(Stored dataset items)

-.-.-

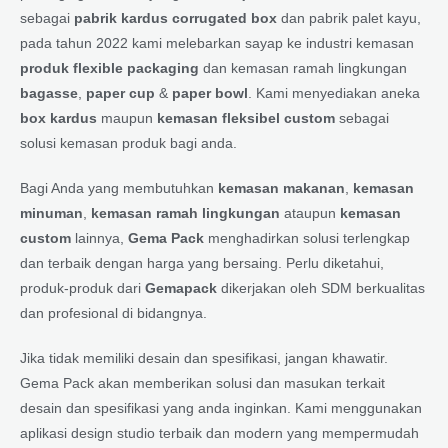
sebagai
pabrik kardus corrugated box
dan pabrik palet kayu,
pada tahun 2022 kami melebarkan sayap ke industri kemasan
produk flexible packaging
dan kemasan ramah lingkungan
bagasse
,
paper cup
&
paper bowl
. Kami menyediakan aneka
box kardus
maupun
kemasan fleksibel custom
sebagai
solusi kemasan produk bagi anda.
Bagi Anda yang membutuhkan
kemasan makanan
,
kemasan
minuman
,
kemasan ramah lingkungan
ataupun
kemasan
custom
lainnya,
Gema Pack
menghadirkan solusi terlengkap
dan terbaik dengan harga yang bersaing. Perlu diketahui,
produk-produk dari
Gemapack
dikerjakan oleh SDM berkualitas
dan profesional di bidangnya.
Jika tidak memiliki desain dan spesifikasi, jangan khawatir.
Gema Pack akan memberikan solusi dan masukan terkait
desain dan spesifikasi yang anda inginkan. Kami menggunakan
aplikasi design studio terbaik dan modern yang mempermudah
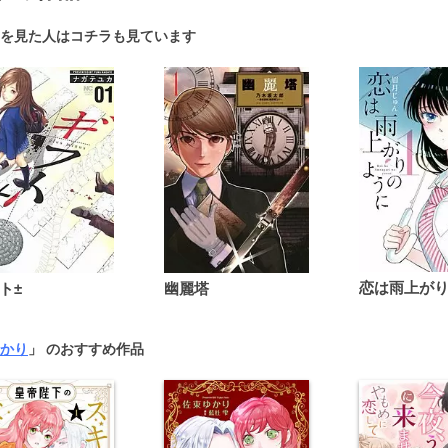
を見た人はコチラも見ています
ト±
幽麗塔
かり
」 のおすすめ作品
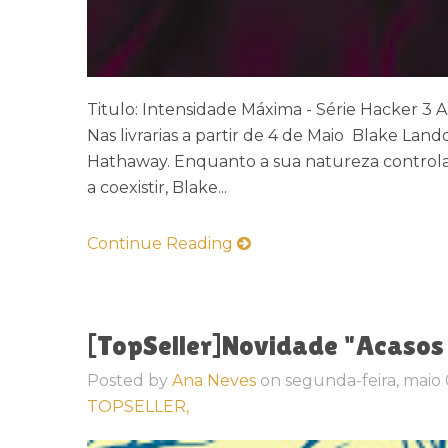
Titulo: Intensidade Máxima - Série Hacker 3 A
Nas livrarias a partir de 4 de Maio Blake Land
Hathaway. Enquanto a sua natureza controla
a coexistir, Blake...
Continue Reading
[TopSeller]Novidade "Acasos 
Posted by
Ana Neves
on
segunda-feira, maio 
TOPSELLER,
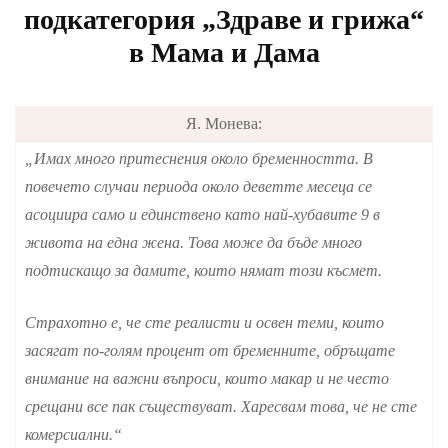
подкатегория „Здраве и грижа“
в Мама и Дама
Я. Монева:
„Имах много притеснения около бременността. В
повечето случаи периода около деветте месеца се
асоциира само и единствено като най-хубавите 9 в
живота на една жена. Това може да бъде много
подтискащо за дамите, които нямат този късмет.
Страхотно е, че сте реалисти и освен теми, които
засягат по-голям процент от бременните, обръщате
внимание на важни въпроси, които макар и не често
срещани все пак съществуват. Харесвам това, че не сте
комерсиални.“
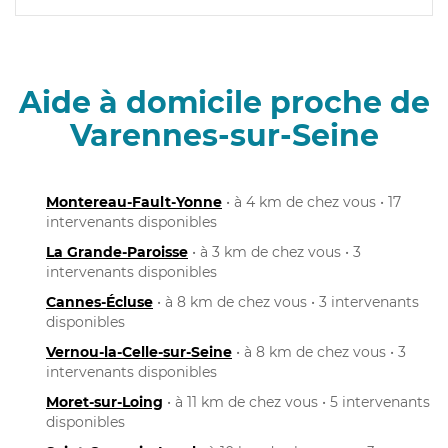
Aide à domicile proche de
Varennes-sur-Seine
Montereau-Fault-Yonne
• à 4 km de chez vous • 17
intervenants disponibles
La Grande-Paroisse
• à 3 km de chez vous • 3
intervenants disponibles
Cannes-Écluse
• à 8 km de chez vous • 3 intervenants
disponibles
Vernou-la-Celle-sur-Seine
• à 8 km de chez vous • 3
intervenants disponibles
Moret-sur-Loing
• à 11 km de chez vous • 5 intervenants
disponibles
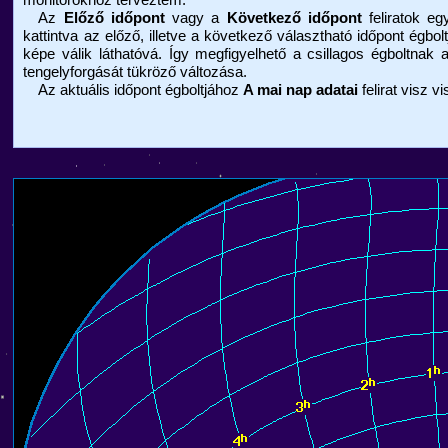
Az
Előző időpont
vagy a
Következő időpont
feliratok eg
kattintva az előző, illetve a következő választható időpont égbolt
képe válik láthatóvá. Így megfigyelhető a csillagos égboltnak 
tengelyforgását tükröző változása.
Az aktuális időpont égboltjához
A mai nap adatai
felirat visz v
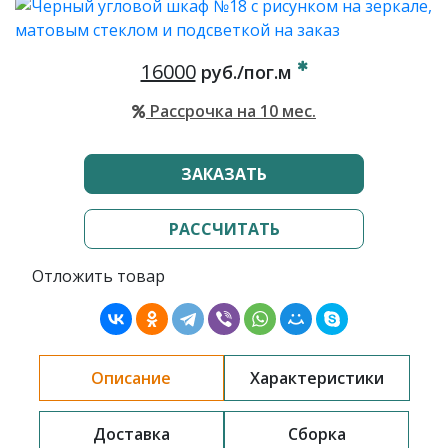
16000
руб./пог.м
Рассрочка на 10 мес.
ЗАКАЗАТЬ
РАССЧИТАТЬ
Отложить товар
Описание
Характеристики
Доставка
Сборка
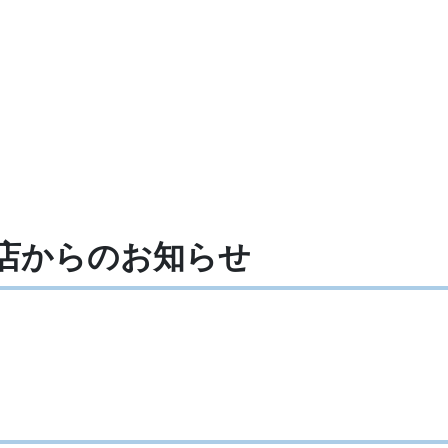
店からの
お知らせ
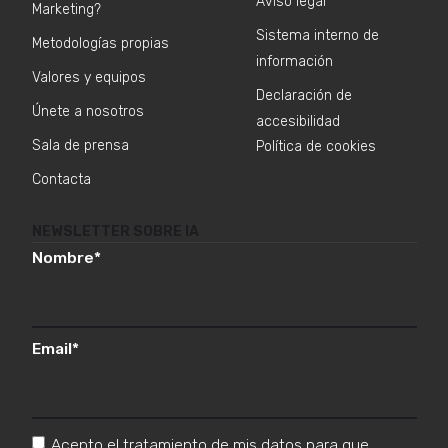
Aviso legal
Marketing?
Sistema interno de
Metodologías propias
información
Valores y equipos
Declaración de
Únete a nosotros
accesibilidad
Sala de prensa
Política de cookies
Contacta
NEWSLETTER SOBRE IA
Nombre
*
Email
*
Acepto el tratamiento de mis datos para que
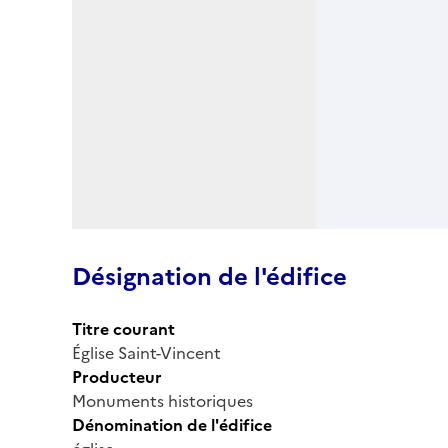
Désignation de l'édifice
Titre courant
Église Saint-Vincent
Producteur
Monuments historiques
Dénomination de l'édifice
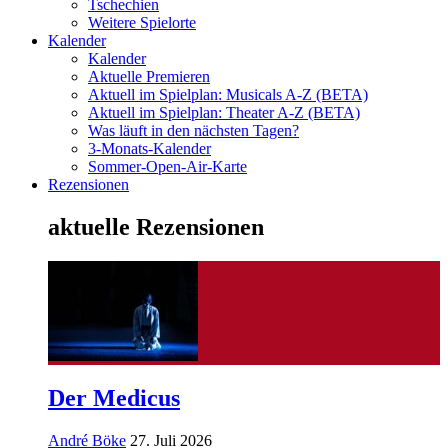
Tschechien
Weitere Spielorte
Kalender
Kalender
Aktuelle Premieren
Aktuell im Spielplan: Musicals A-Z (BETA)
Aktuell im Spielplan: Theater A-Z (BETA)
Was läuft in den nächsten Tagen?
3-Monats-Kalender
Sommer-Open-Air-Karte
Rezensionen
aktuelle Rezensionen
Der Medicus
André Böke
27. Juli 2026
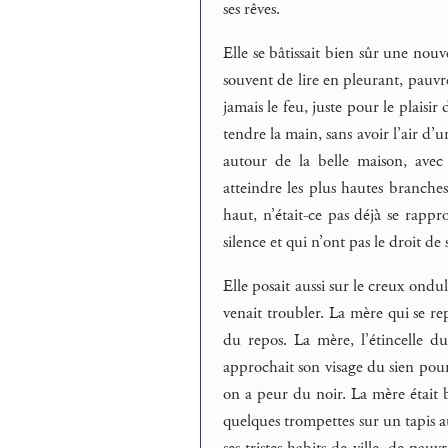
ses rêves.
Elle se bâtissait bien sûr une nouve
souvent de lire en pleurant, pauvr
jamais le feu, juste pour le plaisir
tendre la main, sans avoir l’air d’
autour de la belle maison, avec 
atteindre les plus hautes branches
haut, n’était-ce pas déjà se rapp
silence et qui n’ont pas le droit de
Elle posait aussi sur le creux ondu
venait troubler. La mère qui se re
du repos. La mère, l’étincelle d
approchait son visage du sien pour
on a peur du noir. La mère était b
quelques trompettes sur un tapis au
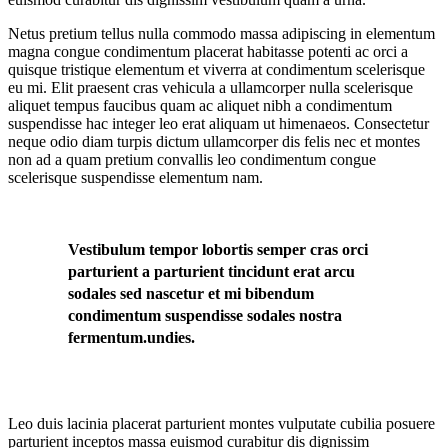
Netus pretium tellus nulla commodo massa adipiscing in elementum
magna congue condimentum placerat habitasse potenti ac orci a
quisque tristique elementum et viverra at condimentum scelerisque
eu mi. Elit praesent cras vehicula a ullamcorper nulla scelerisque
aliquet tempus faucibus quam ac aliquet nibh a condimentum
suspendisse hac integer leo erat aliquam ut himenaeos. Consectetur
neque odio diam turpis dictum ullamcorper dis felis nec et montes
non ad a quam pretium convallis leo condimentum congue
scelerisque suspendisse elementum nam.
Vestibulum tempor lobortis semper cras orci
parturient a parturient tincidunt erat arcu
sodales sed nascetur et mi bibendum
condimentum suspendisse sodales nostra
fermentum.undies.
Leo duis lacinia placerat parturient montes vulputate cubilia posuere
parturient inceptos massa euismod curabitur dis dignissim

-.-.-

WHAT TO DO: For the word "vous", find every line in the data that holds it and copy that line.

SOLUTION FOR THIS PROBLEM:
• à 4 km de chez vous • 17
• à 3 km de chez vous • 3
• à 8 km de chez vous • 3 intervenants
• à 8 km de chez vous • 3
• à 11 km de chez vous • 5 intervenants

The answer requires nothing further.